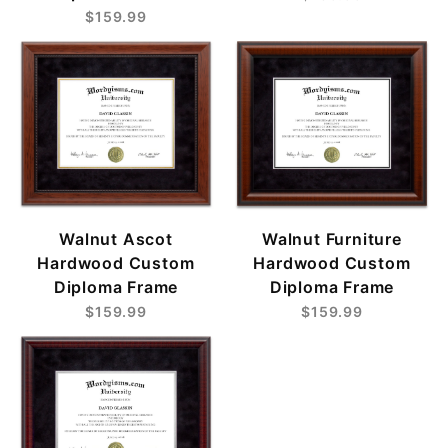
$159.99
Walnut Ascot
Walnut Furniture
Hardwood Custom
Hardwood Custom
Diploma Frame
Diploma Frame
$159.99
$159.99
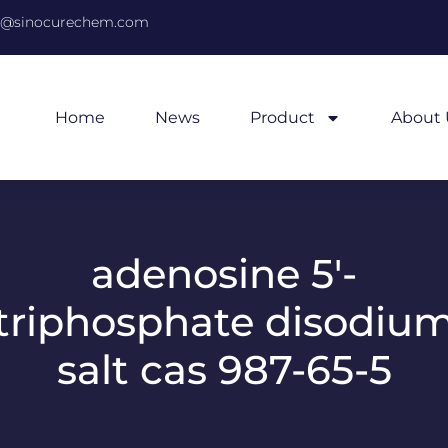
@sinocurechem.com
Home
News
Product
About 
adenosine 5′-
triphosphate disodiu
salt cas 987-65-5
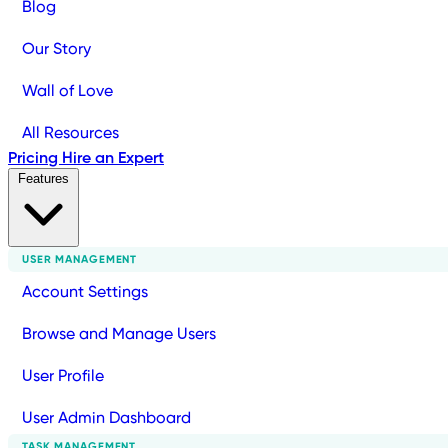
Blog
Our Story
Wall of Love
All Resources
Pricing
Hire an Expert
Features
USER MANAGEMENT
Account Settings
Browse and Manage Users
User Profile
User Admin Dashboard
TASK MANAGEMENT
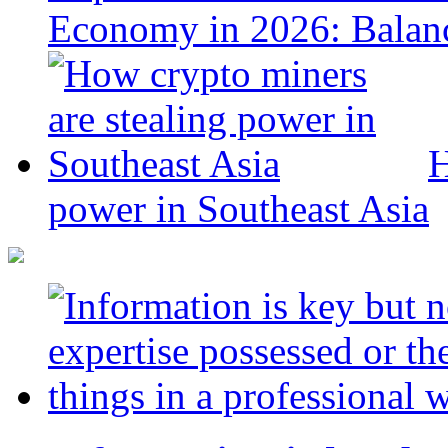
Economy in 2026: Balanc
H
power in Southeast Asia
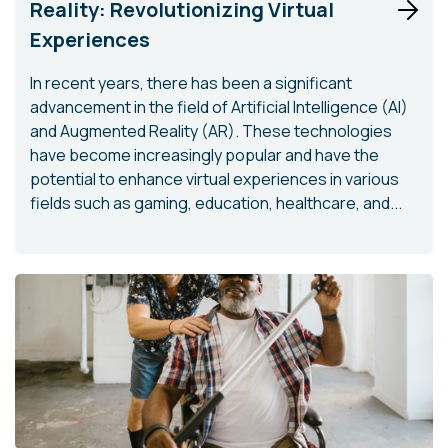
Reality: Revolutionizing Virtual
Experiences
In recent years, there has been a significant
advancement in the field of Artificial Intelligence (AI)
and Augmented Reality (AR). These technologies
have become increasingly popular and have the
potential to enhance virtual experiences in various
fields such as gaming, education, healthcare, and...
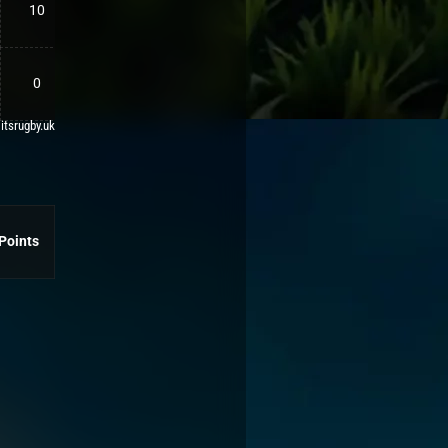
10
0
 itsrugby.uk
Points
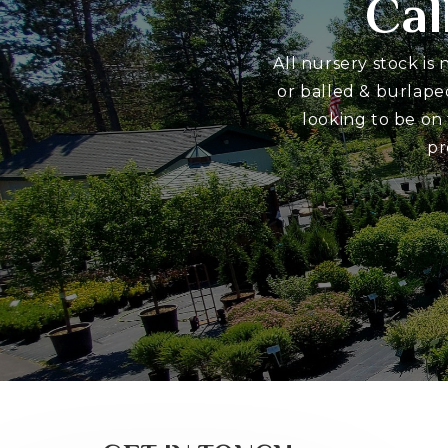
Cal
All nursery stock is
or balled & burlape
looking to be on
pr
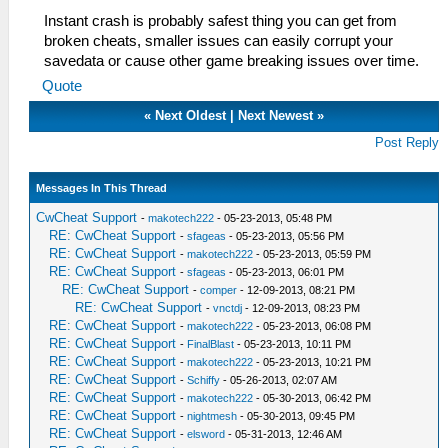
Instant crash is probably safest thing you can get from
broken cheats, smaller issues can easily corrupt your
savedata or cause other game breaking issues over time.
Quote
«
Next Oldest
|
Next Newest
»
Post Reply
Messages In This Thread
CwCheat Support
-
makotech222
- 05-23-2013, 05:48 PM
RE: CwCheat Support
-
sfageas
- 05-23-2013, 05:56 PM
RE: CwCheat Support
-
makotech222
- 05-23-2013, 05:59 PM
RE: CwCheat Support
-
sfageas
- 05-23-2013, 06:01 PM
RE: CwCheat Support
-
comper
- 12-09-2013, 08:21 PM
RE: CwCheat Support
-
vnctdj
- 12-09-2013, 08:23 PM
RE: CwCheat Support
-
makotech222
- 05-23-2013, 06:08 PM
RE: CwCheat Support
-
FinalBlast
- 05-23-2013, 10:11 PM
RE: CwCheat Support
-
makotech222
- 05-23-2013, 10:21 PM
RE: CwCheat Support
-
Schiffy
- 05-26-2013, 02:07 AM
RE: CwCheat Support
-
makotech222
- 05-30-2013, 06:42 PM
RE: CwCheat Support
-
nightmesh
- 05-30-2013, 09:45 PM
RE: CwCheat Support
-
elsword
- 05-31-2013, 12:46 AM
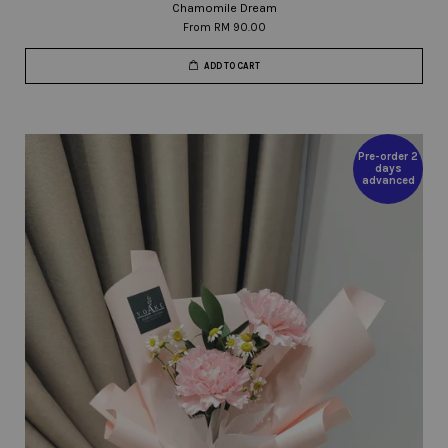
Chamomile Dream
From
RM 90.00
ADD TO CART
Pre-order 2
days
advanced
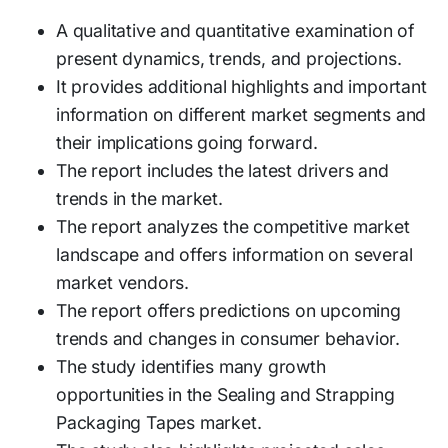
A qualitative and quantitative examination of
present dynamics, trends, and projections.
It provides additional highlights and important
information on different market segments and
their implications going forward.
The report includes the latest drivers and
trends in the market.
The report analyzes the competitive market
landscape and offers information on several
market vendors.
The report offers predictions on upcoming
trends and changes in consumer behavior.
The study identifies many growth
opportunities in the Sealing and Strapping
Packaging Tapes market.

[ACTIVITY]
Across the records above, tally the lines that contain "information" and return the number alone.

[TASK RESULT]
2